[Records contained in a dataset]
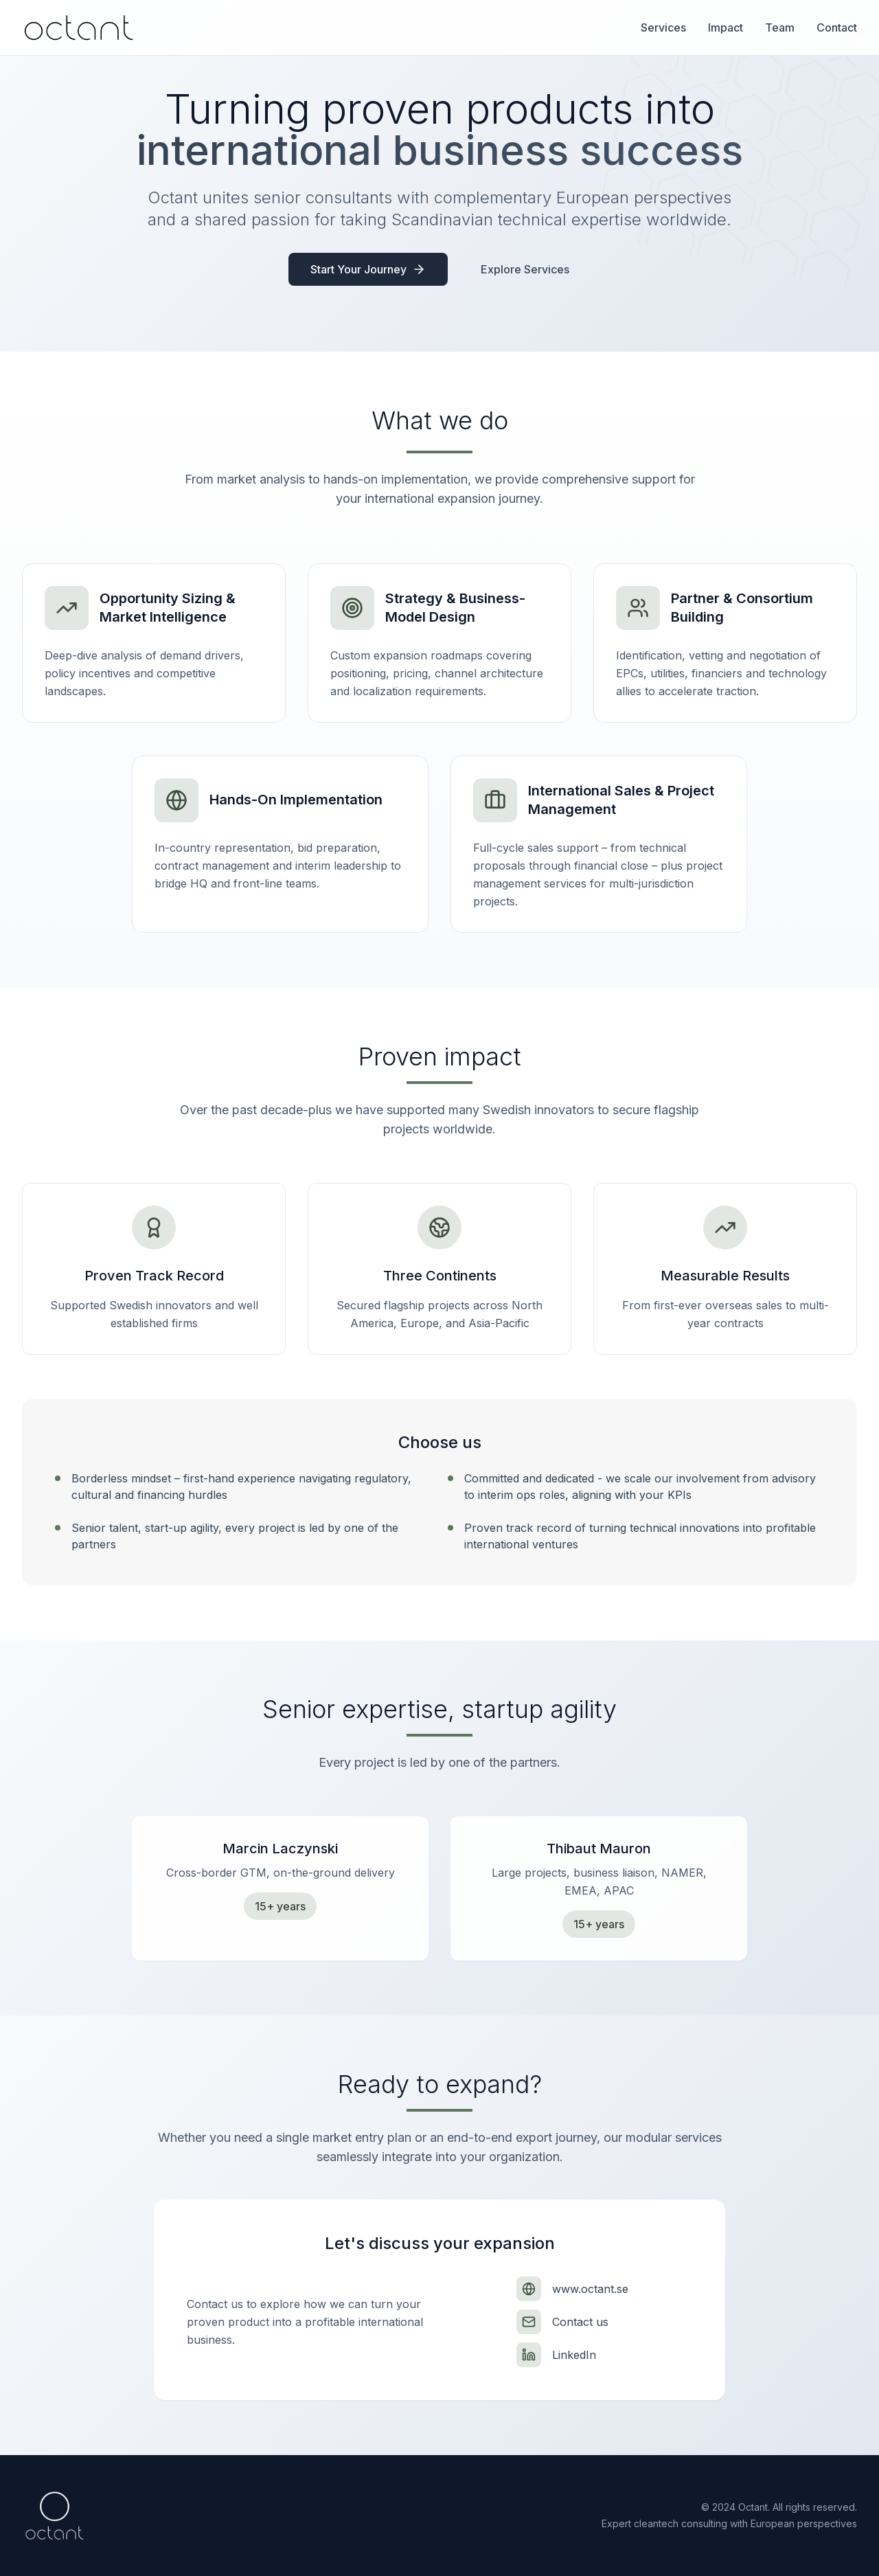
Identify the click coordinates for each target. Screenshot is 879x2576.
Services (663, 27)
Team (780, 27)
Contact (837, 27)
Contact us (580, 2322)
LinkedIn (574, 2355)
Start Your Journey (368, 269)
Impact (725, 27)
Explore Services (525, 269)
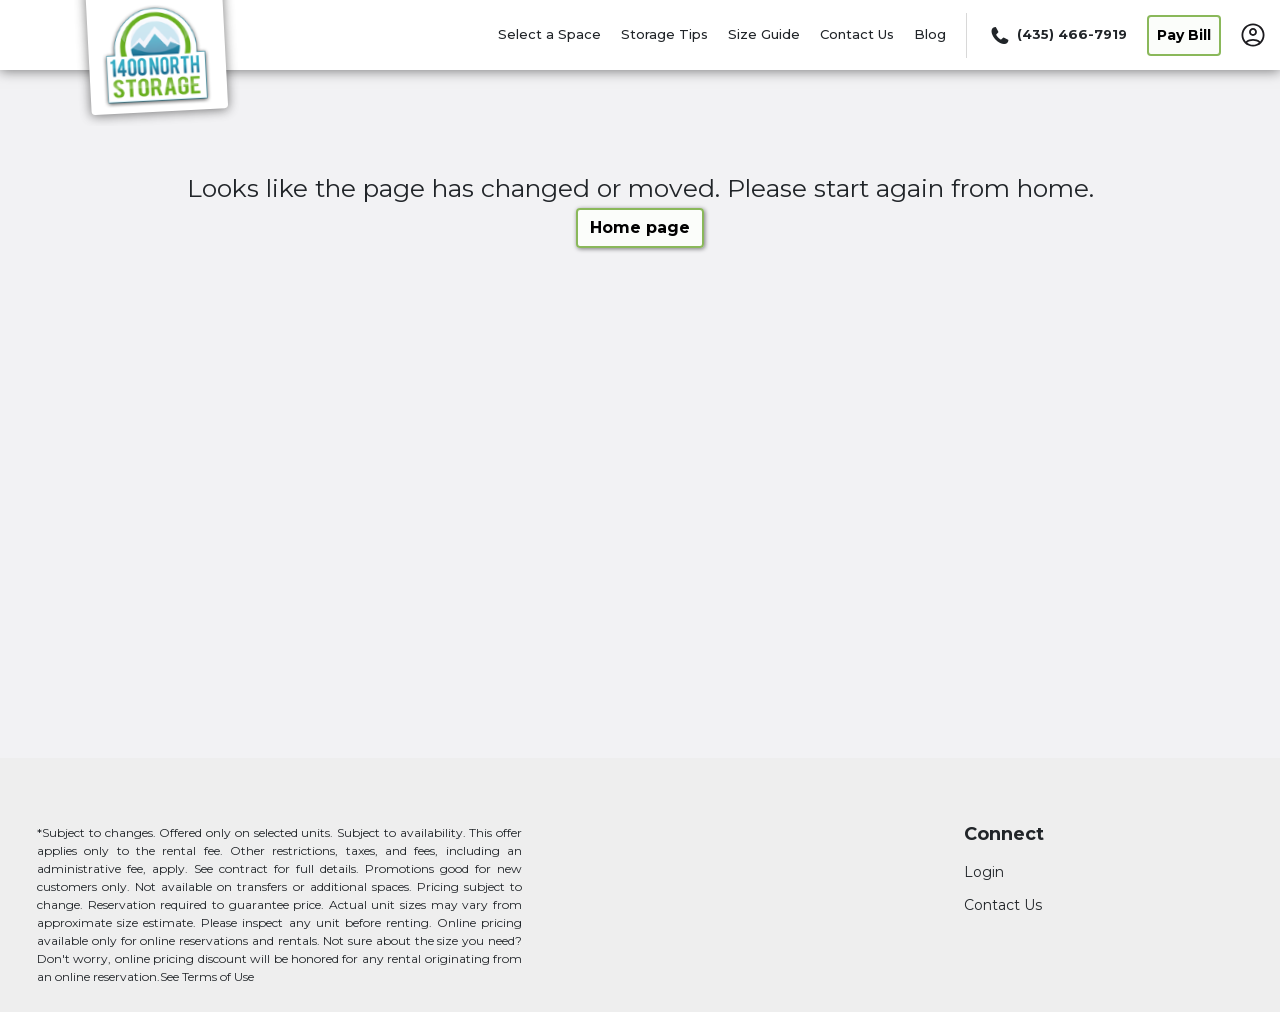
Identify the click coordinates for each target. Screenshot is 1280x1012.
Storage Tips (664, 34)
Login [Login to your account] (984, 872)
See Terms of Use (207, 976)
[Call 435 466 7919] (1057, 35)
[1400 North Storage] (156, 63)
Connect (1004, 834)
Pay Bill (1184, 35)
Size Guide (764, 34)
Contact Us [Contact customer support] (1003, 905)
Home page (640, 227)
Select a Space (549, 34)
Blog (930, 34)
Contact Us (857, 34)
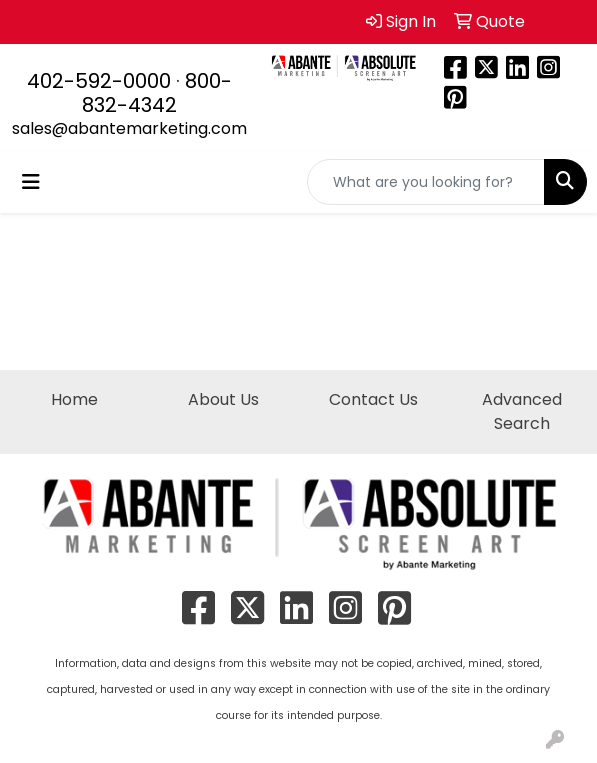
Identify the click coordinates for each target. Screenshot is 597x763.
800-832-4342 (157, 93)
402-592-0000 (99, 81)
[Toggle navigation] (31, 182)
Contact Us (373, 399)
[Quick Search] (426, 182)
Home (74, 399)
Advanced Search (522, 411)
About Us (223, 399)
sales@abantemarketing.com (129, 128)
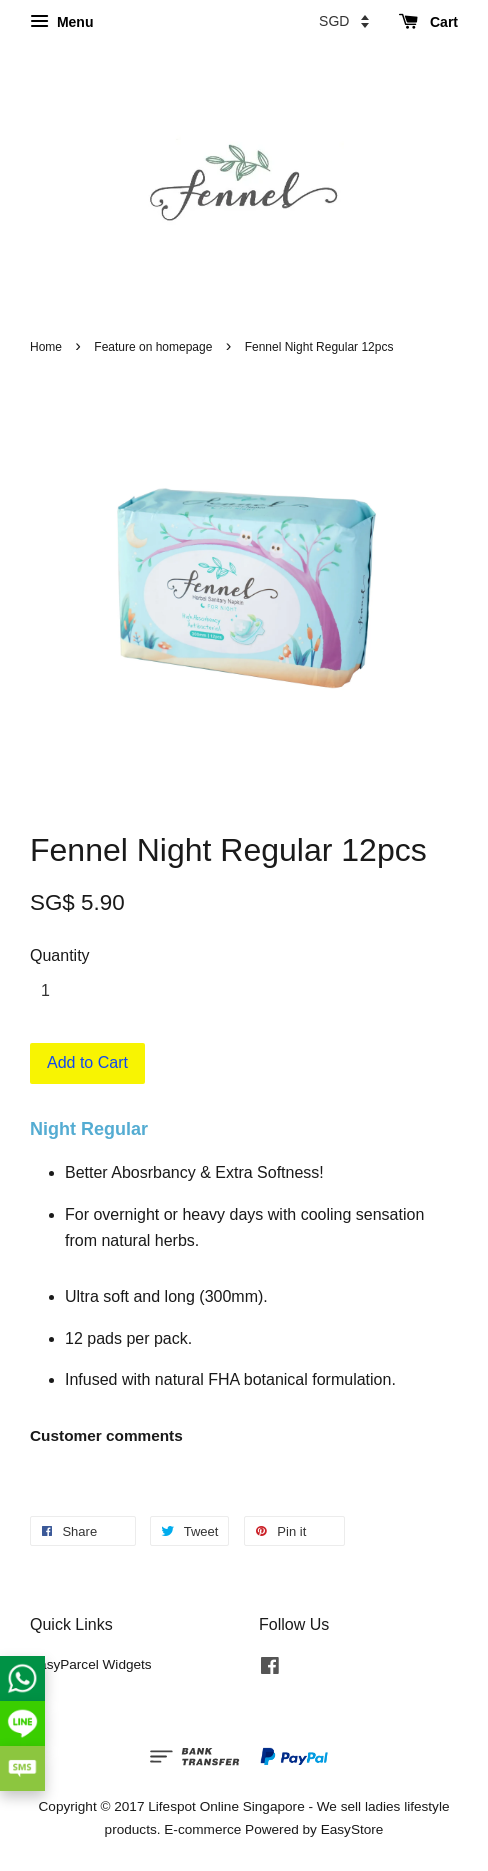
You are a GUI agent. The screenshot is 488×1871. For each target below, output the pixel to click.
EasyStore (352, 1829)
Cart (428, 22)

- [About this exercise]
Print the data word for word and omit the pictures.

- [Solved exercise]
Identify the click coordinates for each target. Screenshot is 879x2576.
Services (663, 27)
Team (780, 27)
Contact (837, 27)
Contact us (580, 2322)
LinkedIn (574, 2355)
Start Your Journey (368, 269)
Impact (725, 27)
Explore Services (525, 269)
Identify the click coordinates for each target. Screenshot is 1280x1012.
Storage Tips (664, 34)
Login [Login to your account] (984, 872)
See Terms of Use (207, 976)
[Call 435 466 7919] (1057, 35)
[1400 North Storage] (156, 63)
Connect (1004, 834)
Pay Bill (1184, 35)
Size Guide (764, 34)
Contact Us [Contact customer support] (1003, 905)
Home page (640, 227)
Select a Space (549, 34)
Blog (930, 34)
Contact Us (857, 34)
Identify the click coordinates for each target. Screenshot is 597x763.
800-832-4342 (157, 93)
402-592-0000 (99, 81)
[Toggle navigation] (31, 182)
Contact Us (373, 399)
[Quick Search] (426, 182)
Home (74, 399)
Advanced Search (522, 411)
About Us (223, 399)
sales@abantemarketing.com (129, 128)
You are a GUI agent. The screenshot is 488×1871. For each target below, output the pixel to click.
EasyStore (352, 1829)
Cart (428, 22)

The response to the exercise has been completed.